Pada gambar bawah ditunjukkan garis tanggal kriteria MABIMS (tinggi bulan minimal 3 derajat, elongasi geosentrik 6,4 derajat, gambar arsir biru). Di wilayah Indonesia dan Asia Tenggara pada saat maghrib 16 Maret 2124 hilal tidak mungkin dapat dirukyat (akan dibuktikan nanti) karena posisi bulan masih terlalu rendah. Maka Ramadhan diistikmalkan menjadi 30 hari dan idul fitri pada 18 Maret 2124. Kriteria MABIMS jelas mempertimbangkan kepentingan pengamal rukyat, walau bisa dihisab dengan mudah.

Berikut cuplikan pertimbangan pemilihan kriteria KHGT:

Pertimbangan alternatif 1 dan alternatif 2 dalam pertimbangan KHGT jelas mengabaikan keberadaan pengamal rukyat. Alternatif 1 atau penerapan kriteria MABIMS sesungguhnya bisa mempersatukan pengamal rukyat (biasanya diwakili oleh ormas NU) dan pengamal hisab (diwakili ormas Persis). Alasan titik temu pengamal rukyat dan pengamal hisab itulah yang menjadi pertimbangan Pemerintah pada 2022 menetapkan kriteria MABIMS sebagai rujukan Kalender Hijriyah Standar Indonesia.

Alternatif 2 (penerapan KHGT) mengabaikan pengamal rukyat. Asumsi “bersatu secara internal (dalam negeri)” tidak mungkin terjadi karena pengamal rukyat di Indonesia (dan banyak negara) akan menolak konsep KHGT. Dengan KHGT, wilayah yang tidak mungkin bisa merukyat (karena posisi bulan rendah atau di bawah ufuk) dipaksa untuk memulai bulan baru. Jelas itu tidak mungkin terjadi.

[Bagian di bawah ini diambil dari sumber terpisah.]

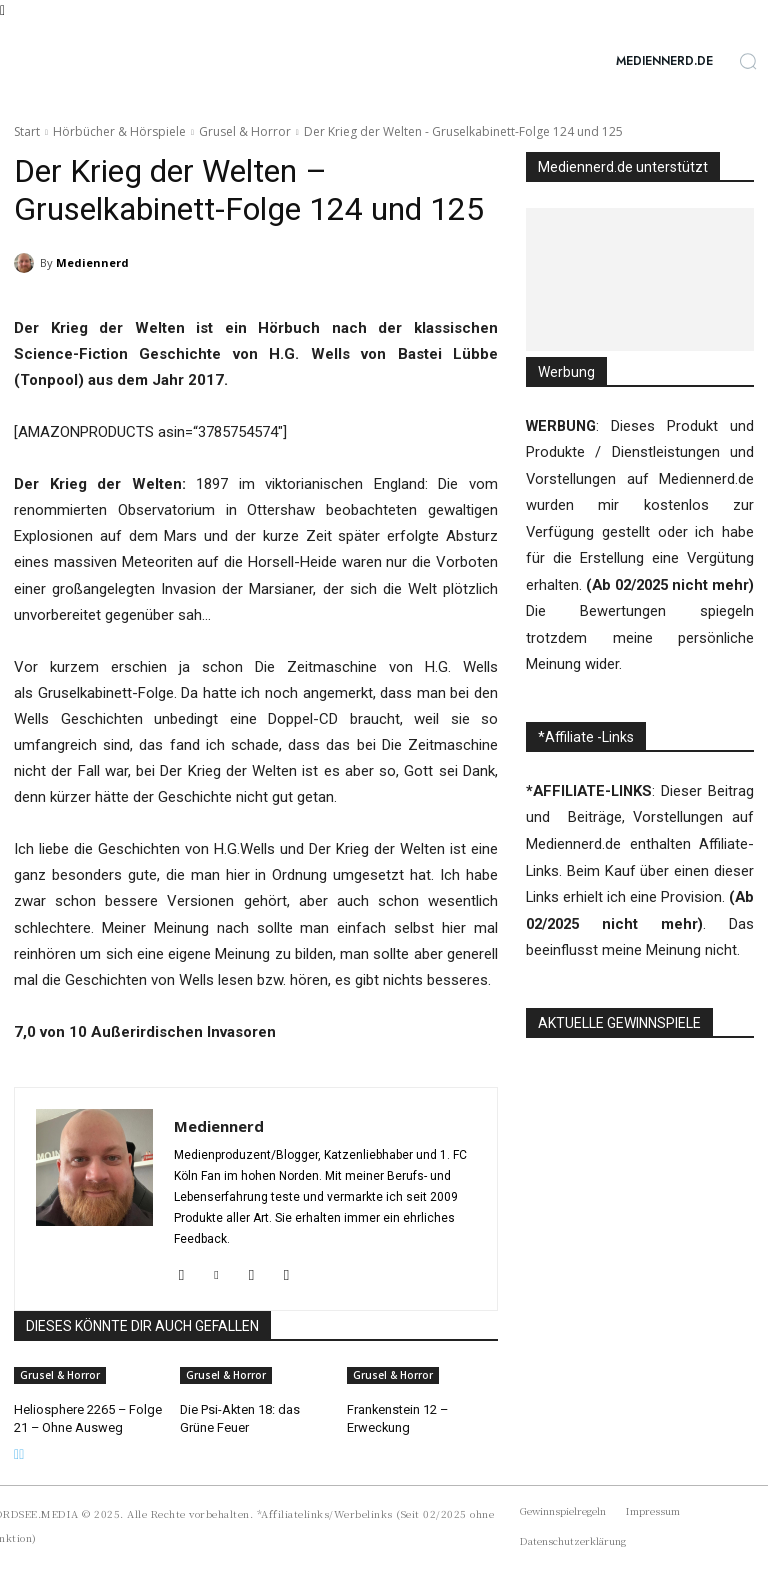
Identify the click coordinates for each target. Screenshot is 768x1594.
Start (27, 131)
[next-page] (21, 1452)
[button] (748, 61)
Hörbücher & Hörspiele (119, 131)
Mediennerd (92, 262)
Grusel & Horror (245, 131)
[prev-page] (16, 1452)
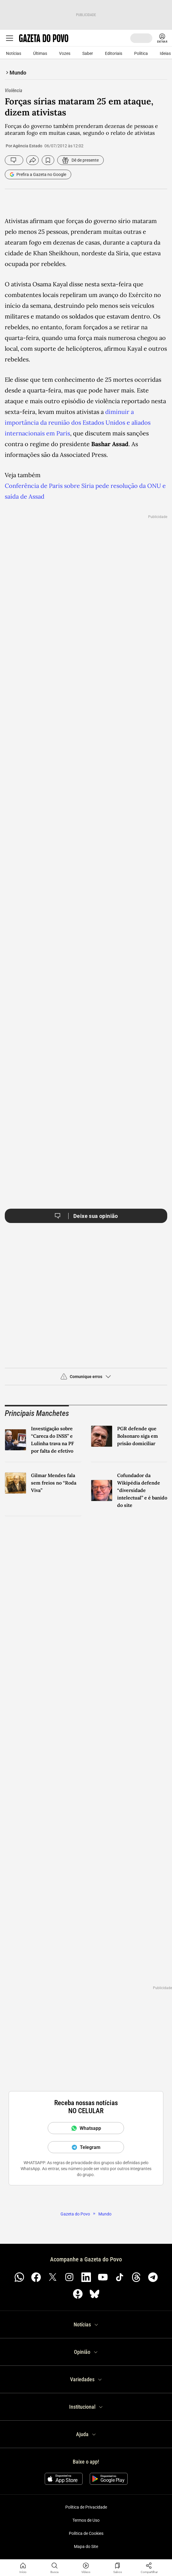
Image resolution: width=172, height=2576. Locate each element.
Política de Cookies (86, 2533)
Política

Konsep wilayatul hukmi (seperti diberlakukan di Indonesia ketika Indonesia timur belum bisa merukyat, tetapi Indonesia barat sudah) dapat diberlakukan bila ada otoritas tunggal. Kaidah fikih “Keputusan hakim/otoritas mengikat dan menyelesaikan perbedaan” menjadi dasar penerapan wilayatul hukmi. Konsep “Wilayatul Hukmi Global” belum bisa diterapkan kalau otoritas global untuk penetapan awal bulan hijriyah belum terbentuk.